My journey with depression and anxiety started at a young age. I would have anxiety attacks at random times because of untold issues that I was having with my father or issues with bullying. From that young age, I learned very quickly to put up an act when I was around people because I didn't want them to tell me that I needed to get over it or tell me that it was not an actual issue and I was just being dramatic. I kept my mouth shut and pretended that this black mass wasn't engulfing me into is and pulling me deeper and deeper into this whole that was full of self-deprecating thoughts and images. People in school with me and that went dancing with me couldn't tell at all. They thought that I was this nice, happy little girl and honestly, I couldn't be mean to anyone else because all of my efforts were being put into being mean to myself. But, as I said, I couldn't express this to anyone because I felt like this issue I was having was one that I shouldn't be having and that there was something wrong with me for feeling this way.

Here's the thing: it has taken me so long to realize it, but I have come to understand that it is okay not to be okay.

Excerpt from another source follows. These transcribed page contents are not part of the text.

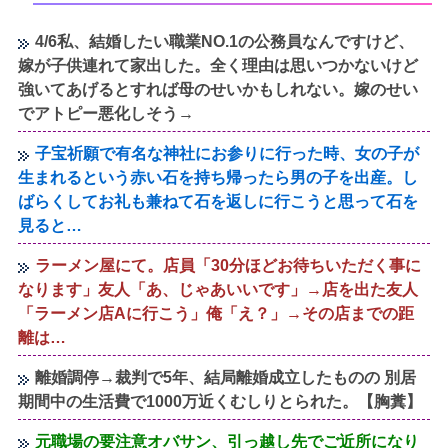
4/6私、結婚したい職業NO.1の公務員なんですけど、
嫁が子供連れて家出した。全く理由は思いつかないけど
強いてあげるとすれば母のせいかもしれない。嫁のせい
でアトピー悪化しそう→
子宝祈願で有名な神社にお参りに行った時、女の子が
生まれるという赤い石を持ち帰ったら男の子を出産。し
ばらくしてお礼も兼ねて石を返しに行こうと思って石を
見ると…
ラーメン屋にて。店員「30分ほどお待ちいただく事に
なります」友人「あ、じゃあいいです」→店を出た友人
「ラーメン店Aに行こう」俺「え？」→その店までの距
離は…
離婚調停→裁判で5年、結局離婚成立したものの 別居
期間中の生活費で1000万近くむしりとられた。【胸糞】
元職場の要注意オバサン、引っ越し先でご近所になり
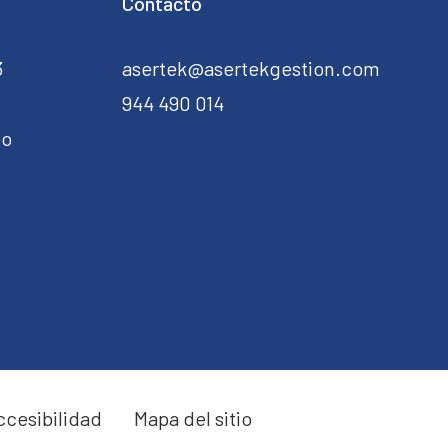
Contacto
3
asertek@asertekgestion.com
944 490 014
do
ccesibilidad
Mapa del sitio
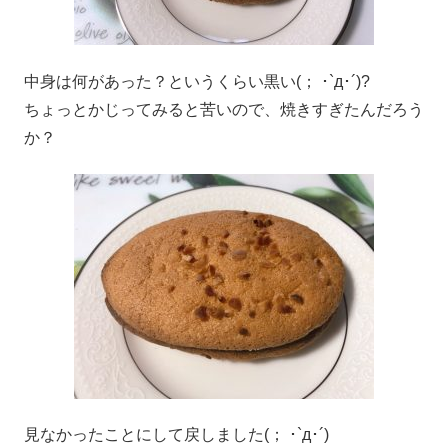
中身は何があった？というくらい黒い(； ･`д･´)?
ちょっとかじってみると苦いので、焼きすぎたんだろう
か？
見なかったことにして戻しました(； ･`д･´)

Going through my life with this overall and underlying sadness and self-image trouble does prevent me from doing some things, but it does not mean that I need to stop doing what I am. I do have this issue but it is alright for me to talk about it and there is nothing wrong with me for feeling the way I do because at this point in my life and in history, there are a lot of things I have to deal with that are not the greatest mentally. Understanding the issue and talking about it is the only way to improve my metal standing, however, and I feel like this right to talk about it should not feel like it is too taboo to actually have conversations about. The world around us though needs to listen and stop blowing off these issues like they are not important. I have experienced many times this idea of someone telling me that I complain too much after I talk to them about the struggles I have in my life and I am sick and tired of feeling as though my problems do not matter. Big or small, people react to hardships differently and this needs to be something that the world understands and listens to.